I’m a 23-year resident of DougCo, a parent to two amazing humans with autism, and a Special Education Advocate. On Nov. 13, I attended the launch of a new advocacy group called CPAN, Colorado Parent Advocacy Network. As a parent and supporter of public education, I was hoping to connect with a resource for our community.

Shortly into the meeting, I realized the type of advocacy the group promoted. This wasn’t a solution-oriented coalition. This event had a very different agenda; blame, fear, and misinformation.

Audience members cheered for teachers when prompted by speakers. The same audience emphatically agreed with those same speakers (Cain Young, Erec Smith, and Deborah Flora) now professing that teachers are instructing students about pornography, pushing Marxist ideals, embedding CRT tenets, and shoving gender identities into their curriculum. The panelists mocked unions, calling them communists. Attendees whooped and nodded when a speaker said, “Government schools are not safe for our children.” I was sitting in the same row with School Board President Peterson and Directors Williams and Myers, who were nodding along with the crowd. I was disheartened and appalled by the actions of DCSD’s stewards for our children’s public education.

I am baffled that for over two hours, an “advocacy” group gave no solutions to the real issues that some students do not meet grade level expectations. Not once was the Science of Reading mentioned, nor were students with disabilities. No questions for the panel about specific curriculum or professional development. No discussion about the need for smaller classrooms, nor the need for increased teacher salaries.

CPAN’s rhetoric was being pushed, not solutions.

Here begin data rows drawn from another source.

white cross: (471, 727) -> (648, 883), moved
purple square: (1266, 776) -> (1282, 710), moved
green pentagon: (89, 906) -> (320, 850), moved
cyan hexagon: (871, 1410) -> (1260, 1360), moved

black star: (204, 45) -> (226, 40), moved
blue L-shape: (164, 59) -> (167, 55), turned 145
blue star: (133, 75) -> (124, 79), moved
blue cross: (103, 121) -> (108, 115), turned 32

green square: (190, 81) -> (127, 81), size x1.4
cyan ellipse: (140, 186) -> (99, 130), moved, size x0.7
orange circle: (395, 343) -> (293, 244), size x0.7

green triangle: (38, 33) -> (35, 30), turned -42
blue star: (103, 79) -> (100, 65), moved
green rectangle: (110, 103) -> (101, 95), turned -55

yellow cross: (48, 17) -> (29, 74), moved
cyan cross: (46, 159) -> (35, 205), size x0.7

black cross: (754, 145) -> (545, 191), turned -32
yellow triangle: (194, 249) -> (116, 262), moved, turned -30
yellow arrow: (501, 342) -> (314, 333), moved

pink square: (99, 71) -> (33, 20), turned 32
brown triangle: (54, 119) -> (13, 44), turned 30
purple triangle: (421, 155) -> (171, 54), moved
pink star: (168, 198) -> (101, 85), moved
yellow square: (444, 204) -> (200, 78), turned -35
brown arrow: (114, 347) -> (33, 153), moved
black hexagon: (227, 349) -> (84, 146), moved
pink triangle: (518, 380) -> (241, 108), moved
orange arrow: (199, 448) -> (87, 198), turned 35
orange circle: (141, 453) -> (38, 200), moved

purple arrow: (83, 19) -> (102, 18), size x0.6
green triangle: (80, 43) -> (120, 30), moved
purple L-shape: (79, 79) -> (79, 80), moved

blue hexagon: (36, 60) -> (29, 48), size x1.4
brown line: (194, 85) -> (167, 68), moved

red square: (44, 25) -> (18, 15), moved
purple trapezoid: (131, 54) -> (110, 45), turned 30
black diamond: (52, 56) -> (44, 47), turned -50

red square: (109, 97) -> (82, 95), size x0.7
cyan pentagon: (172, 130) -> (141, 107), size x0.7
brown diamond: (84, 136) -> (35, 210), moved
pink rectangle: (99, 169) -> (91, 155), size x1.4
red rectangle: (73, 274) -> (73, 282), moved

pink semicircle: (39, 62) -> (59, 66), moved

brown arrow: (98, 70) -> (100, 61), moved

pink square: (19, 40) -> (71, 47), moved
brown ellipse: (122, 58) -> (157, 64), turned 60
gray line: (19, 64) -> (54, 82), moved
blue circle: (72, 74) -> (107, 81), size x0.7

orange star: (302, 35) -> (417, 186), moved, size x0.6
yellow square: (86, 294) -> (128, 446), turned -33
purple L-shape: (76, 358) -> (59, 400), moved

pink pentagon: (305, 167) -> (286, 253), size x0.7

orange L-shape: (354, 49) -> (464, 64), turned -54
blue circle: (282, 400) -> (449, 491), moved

There are organizations that DCSD can decline to associate with. Positive intent is appropriate until an organization shows you who they are. Then it is a superintendent’s obligation to critically think about the impact of receiving an award from a group that is bashing the very people your position requires you to support.

The attendance by members of DCSD’s BoE and Superintendent Kane to a group repeatedly lying about our teachers, staff, and schools will not get another bond/mill levy passed.

It will not ensure that all students achieve grade level expectations.

It will not secure supportive mental health for struggling students.

I’m genuinely, sincerely trying to understand DCSD’s motives. I want to presume positive intent, but at some point, I have to believe people when they show me who they are.